__Required work__: The answer must be a word-for-word copy of the records below, with every picture left out.

[Collected data entries]

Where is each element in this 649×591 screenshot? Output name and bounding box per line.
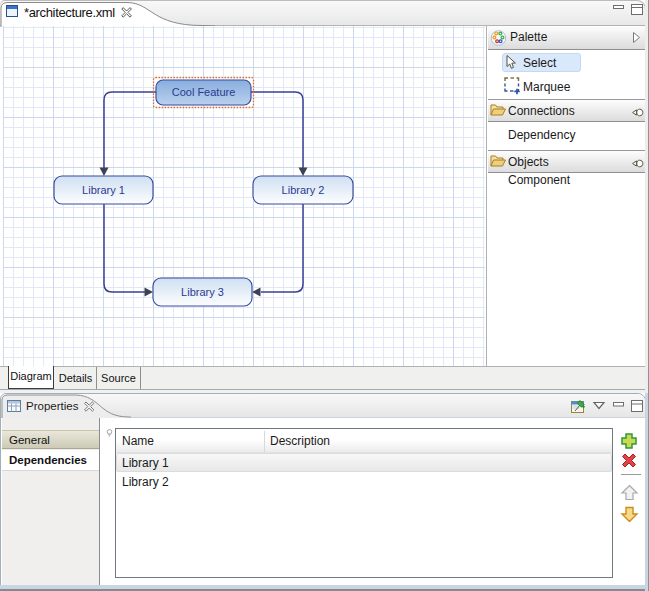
svg-text:Library 3: Library 3 <box>181 286 224 298</box>
svg-text:Library 2: Library 2 <box>282 184 325 196</box>
svg-text:Library 1: Library 1 <box>82 184 125 196</box>
svg-text:Cool Feature: Cool Feature <box>172 86 236 98</box>
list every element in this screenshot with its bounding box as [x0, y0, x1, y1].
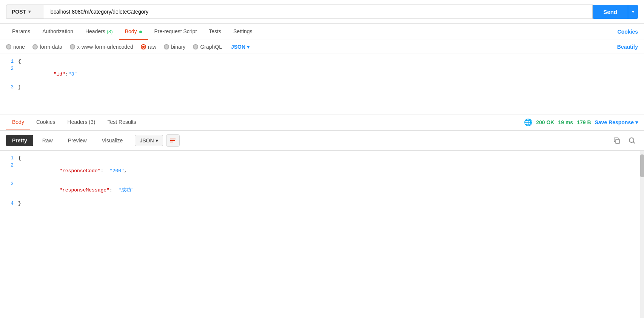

__Written answer__:
Where is each element in this 649×591 screenshot? Output name and bounding box per line.
svg-text:Library 3: Library 3 <box>181 286 224 298</box>
svg-text:Library 2: Library 2 <box>282 184 325 196</box>
svg-text:Library 1: Library 1 <box>82 184 125 196</box>
svg-text:Cool Feature: Cool Feature <box>172 86 236 98</box>
list every element in this screenshot with its bounding box as [x0, y0, x1, y1].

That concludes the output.